Patents
One Year Sale Bar
To be patentable as a utility patent, an invention must have three attributes: utility, novelty, and nonobivousness.
“Utility” means the invention must work and have value. False or misleading inventions such as perpetual motion machines are considered to lack utility (because they do not work) and are therefore unpatentable.
“Novelty” means that the literature does not record anyone ever making or conceiving of your particular invention. So if, for example, an old issue of Popular Mechanics shows your invention then your invention lacks “novelty”. However, is someone secretly previously conceived of your invention but no publication shows this, then your invention still has “novelty” and may be patented.

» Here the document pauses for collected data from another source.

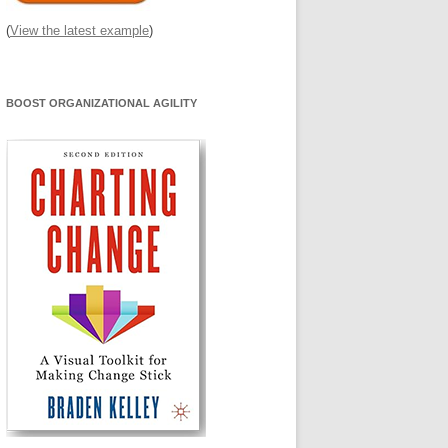
(
View the latest example
)
BOOST ORGANIZATIONAL AGILITY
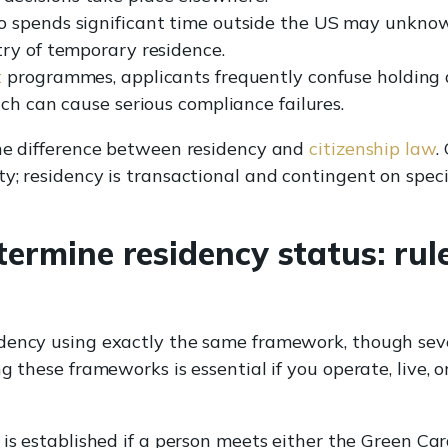
 spends significant time outside the US may unknowi
ry of temporary residence.
t
programmes, applicants frequently confuse holding 
ch can cause serious compliance failures.
the difference between residency and
citizenship law
.
y; residency is transactional and contingent on speci
ermine residency status: rul
dency using exactly the same framework, though sev
g these frameworks is essential if you operate, live, 
is established if a person meets either the Green Car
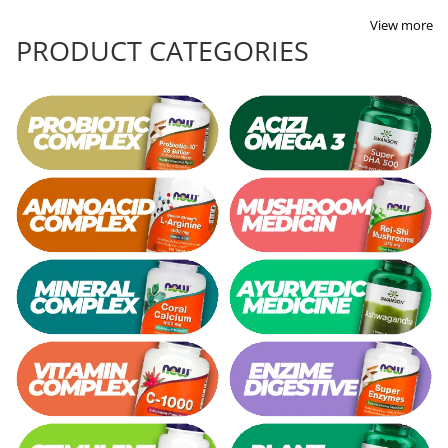
View more
PRODUCT CATEGORIES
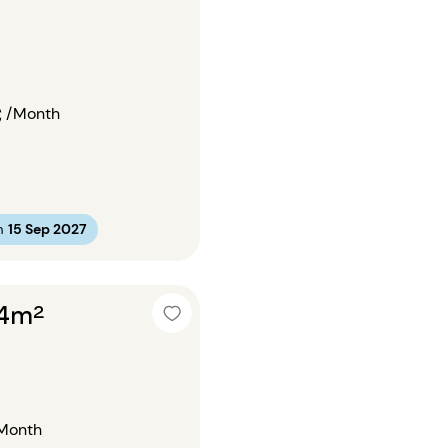
€
/Month
m
15 Sep 2027
24m²
Month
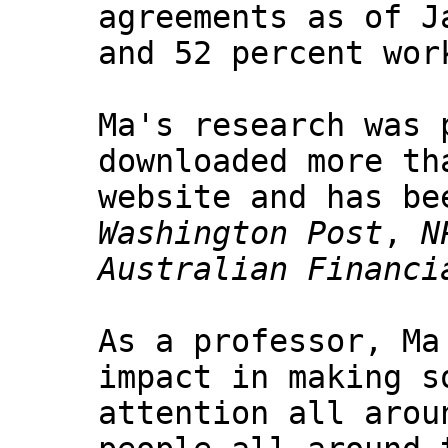
agreements as of J
and 52 percent wor
Ma's research was 
downloaded more th
website and has be
Washington Post
,
N
Australian Financi
As a professor, Ma
impact in making s
attention all arou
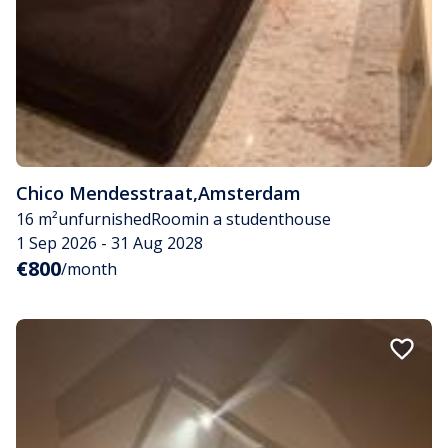
Chico Mendesstraat
,
Amsterdam
16 m²
unfurnished
Room
in a studenthouse
1 Sep 2026 - 31 Aug 2028
€800
/month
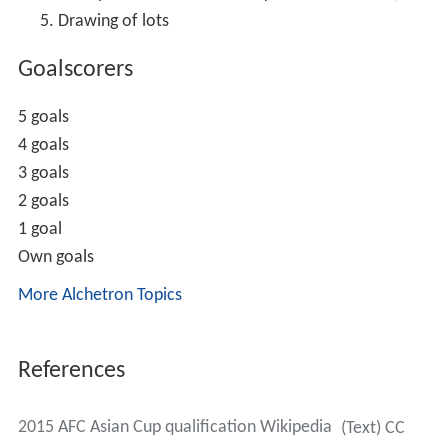
Drawing of lots
Goalscorers
5 goals
4 goals
3 goals
2 goals
1 goal
Own goals
More Alchetron Topics
References
2015 AFC Asian Cup qualification Wikipedia
(Text) CC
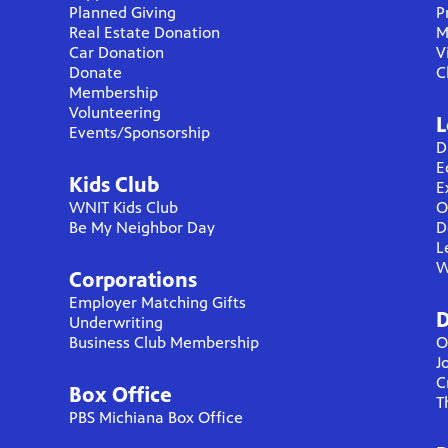
Planned Giving
P
Real Estate Donation
M
Car Donation
V
Donate
C
Membership
Volunteering
L
Events/Sponsorship
D
E
Kids Club
E
WNIT Kids Club
O
Be My Neighbor Day
D
L
W
Corporations
Employer Matching Gifts
D
Underwriting
Business Club Membership
O
J
C
Box Office
T
PBS Michiana Box Office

Novelty may also be lost, if you have published information about your invention before filing your application for a patent.
“Nonobviousness” means that your invention is sufficiently different from what has come before so that your invention is not an obvious invention or improvement over the prior art. So if you invent something new and novel but your invention or improvement is only a slight or obvious improvement over what already exists, then your invention is not “nonobvious” and is not patentable.
Now patents may cover most inventions but some inventions or discoveries, such as laws of nature may not be patented.
One bar to patents is the one year on sale bar. This means if you have been selling, or offering for sale, your invention more than one year before filing your patent application then your application should be denied. Now, there are legal arguments that during the period in which you selling your invention you were still developing it so the one year on sale bar should not apply. But, the general rule is do not wait a year before applying for your patent.